EDF UK taps Snowflake for AI market forecasts, customer service
EDF UK centralized data on Snowflake’s AI Data Cloud to run near-real-time market forecasts and deploy AI agents in Slack for billing and smart meter queries.
EDF UK centralized its enterprise data on Snowflake’s AI Data Cloud to run near-real-time energy market forecasts and to deploy AI agents in Slack that answer customer billing and smart meter queries.
The platform serves more than 1,000 users across retail, business, wholesale markets, finance and Zero Carbon Homes. It operates alongside dbt, Matillion, Amazon Bedrock and Amazon SageMaker. EDF uses dynamic tables and event-driven architectures to ingest hundreds of data sources onto Snowflake.

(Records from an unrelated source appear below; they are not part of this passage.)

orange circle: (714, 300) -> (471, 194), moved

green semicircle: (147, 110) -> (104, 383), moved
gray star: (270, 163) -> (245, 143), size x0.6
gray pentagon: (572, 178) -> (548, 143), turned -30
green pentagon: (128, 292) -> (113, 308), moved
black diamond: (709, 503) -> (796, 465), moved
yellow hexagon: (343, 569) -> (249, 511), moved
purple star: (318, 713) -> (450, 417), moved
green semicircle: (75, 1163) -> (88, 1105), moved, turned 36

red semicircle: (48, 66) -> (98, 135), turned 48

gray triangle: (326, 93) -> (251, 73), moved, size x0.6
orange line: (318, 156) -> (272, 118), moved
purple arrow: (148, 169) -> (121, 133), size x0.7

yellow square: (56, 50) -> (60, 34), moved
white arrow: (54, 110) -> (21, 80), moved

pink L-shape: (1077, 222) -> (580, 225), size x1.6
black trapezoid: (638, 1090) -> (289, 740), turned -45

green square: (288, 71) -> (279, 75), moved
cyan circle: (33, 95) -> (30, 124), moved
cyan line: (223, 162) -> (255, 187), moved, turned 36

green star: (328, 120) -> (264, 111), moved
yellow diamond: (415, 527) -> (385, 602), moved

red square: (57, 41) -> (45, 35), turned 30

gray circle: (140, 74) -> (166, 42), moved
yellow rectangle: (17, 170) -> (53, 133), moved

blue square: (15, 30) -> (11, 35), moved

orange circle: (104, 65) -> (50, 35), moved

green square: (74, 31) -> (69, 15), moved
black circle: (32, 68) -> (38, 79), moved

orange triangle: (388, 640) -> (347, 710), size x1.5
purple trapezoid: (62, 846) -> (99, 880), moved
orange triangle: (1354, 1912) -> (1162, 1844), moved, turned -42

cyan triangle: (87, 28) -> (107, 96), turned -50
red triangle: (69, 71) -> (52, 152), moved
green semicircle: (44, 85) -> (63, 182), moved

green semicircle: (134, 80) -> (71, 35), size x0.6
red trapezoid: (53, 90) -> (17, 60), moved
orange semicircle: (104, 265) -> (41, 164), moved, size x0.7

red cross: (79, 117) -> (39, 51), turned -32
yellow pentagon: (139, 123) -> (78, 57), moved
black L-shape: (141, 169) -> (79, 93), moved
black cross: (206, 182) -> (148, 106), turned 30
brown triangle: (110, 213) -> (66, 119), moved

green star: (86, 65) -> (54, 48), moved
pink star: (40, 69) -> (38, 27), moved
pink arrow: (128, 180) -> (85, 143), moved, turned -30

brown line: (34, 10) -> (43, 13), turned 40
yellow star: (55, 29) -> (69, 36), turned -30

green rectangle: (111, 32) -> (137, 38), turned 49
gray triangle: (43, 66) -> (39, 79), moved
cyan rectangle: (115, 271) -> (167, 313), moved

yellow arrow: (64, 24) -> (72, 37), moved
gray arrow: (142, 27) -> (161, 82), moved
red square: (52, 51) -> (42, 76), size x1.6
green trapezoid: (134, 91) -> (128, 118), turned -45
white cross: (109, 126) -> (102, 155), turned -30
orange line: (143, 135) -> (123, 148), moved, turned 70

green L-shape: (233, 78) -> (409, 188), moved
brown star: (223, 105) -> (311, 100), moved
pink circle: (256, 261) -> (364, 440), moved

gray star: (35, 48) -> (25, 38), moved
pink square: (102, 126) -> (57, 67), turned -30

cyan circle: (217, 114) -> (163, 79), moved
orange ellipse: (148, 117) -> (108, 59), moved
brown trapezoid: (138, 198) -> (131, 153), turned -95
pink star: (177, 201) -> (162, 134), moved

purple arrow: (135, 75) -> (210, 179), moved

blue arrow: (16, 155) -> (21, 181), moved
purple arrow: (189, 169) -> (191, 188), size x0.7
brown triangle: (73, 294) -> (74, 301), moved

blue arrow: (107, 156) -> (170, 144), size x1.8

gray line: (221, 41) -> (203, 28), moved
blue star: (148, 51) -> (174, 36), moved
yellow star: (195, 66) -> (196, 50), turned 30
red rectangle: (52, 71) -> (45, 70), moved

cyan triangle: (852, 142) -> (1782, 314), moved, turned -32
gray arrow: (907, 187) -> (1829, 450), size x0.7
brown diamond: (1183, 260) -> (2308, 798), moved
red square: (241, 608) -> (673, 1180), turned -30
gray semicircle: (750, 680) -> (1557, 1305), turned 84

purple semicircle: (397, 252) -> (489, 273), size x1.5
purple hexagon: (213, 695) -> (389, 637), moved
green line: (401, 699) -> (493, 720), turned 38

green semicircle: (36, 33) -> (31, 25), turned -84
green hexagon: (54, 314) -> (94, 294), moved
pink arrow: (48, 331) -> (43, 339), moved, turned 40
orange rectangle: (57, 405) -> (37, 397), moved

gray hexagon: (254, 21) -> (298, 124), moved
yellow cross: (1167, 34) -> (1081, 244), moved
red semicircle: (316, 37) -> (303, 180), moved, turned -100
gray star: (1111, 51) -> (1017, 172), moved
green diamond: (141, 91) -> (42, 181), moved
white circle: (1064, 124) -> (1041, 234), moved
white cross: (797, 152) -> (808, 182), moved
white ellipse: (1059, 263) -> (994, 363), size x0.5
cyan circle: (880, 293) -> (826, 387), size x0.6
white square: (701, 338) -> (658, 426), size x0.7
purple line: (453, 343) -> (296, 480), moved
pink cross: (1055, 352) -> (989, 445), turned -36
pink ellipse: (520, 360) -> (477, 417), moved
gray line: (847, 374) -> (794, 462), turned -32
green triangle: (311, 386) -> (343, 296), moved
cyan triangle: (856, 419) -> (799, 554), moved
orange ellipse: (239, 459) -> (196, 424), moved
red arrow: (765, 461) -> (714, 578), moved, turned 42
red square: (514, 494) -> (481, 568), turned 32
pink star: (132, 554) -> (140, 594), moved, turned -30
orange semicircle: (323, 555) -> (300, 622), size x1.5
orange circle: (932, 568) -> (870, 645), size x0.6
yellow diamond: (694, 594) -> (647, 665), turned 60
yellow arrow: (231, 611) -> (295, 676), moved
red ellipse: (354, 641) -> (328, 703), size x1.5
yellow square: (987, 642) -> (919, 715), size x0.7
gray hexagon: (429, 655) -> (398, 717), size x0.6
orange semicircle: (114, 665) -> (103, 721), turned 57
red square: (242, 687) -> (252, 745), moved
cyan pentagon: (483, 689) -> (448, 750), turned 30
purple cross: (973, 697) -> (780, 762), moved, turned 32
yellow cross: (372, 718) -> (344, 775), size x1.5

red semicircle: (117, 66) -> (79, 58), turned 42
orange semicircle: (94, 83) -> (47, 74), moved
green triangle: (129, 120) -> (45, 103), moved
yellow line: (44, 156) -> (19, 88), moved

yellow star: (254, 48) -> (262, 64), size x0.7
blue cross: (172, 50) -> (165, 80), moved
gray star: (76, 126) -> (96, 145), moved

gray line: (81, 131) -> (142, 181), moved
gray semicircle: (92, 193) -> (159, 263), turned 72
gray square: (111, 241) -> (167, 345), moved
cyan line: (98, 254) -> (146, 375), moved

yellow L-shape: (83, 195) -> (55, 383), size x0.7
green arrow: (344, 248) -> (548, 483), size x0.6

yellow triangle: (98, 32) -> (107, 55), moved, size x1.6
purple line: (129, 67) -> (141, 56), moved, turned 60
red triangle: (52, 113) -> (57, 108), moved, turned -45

Alex Read, senior enterprise product manager for data at EDF UK, leads the team responsible for tooling, architecture and common services while federated business units run product teams that build data and machine-learning products.
In wholesale markets, EDF is rebuilding a volume forecasting platform used for purchasing and hedging in an energy market the company values at more than $13.53 billion. The platform combines industry flows, weather data and internal consumption patterns to train AI models that forecast demand. Small improvements in forecast accuracy can affect financial results when applied to large volumes.
Regulatory changes from Ofgem’s Market-Wide Half-Hourly Settlement prompted more granular pricing and billing. FreePhase uses three pricing bands to reward customers who shift usage to lower-cost periods. The Sunday Saver Challenge uses smart meters to give customers up to 16 hours of free electricity on Sundays when weekday usage is moved away from peak times. These products require fine-grained consumption data and near-real-time processing.
Read’s team is building an AI agent that will sit in staff Slack channels and answer customer queries about programs such as the Sunday Saver Challenge. The agent pulls information from Snowflake and is being developed on Snowflake Cortex; the project is nearing production. Read said, “A customer query will be automated against Snowflake. They’ll be talking to the data on the platform to answer questions.”
EDF is cataloging and defining data assets so AI can use them. The company is using Snowflake features such as Semantic Tables and Horizon Data Catalogs and adding Cortex Analyst and Cortex Code to make insights and code available to end users.
Governance follows a hub-and-spoke model: central IT provides common services and enablement while federated teams of data engineers, data scientists and MLOps engineers build products close to business needs. Read noted Snowflake’s integrations reduce the number of vendors required to bring products into production.
Read expects Snowflake to support more near-real-time use cases with quality-assured, cataloged data feeding AI models across the business. Read added, “People of all skill sets and personas will have AI tools in their hands, fed by Snowflake.”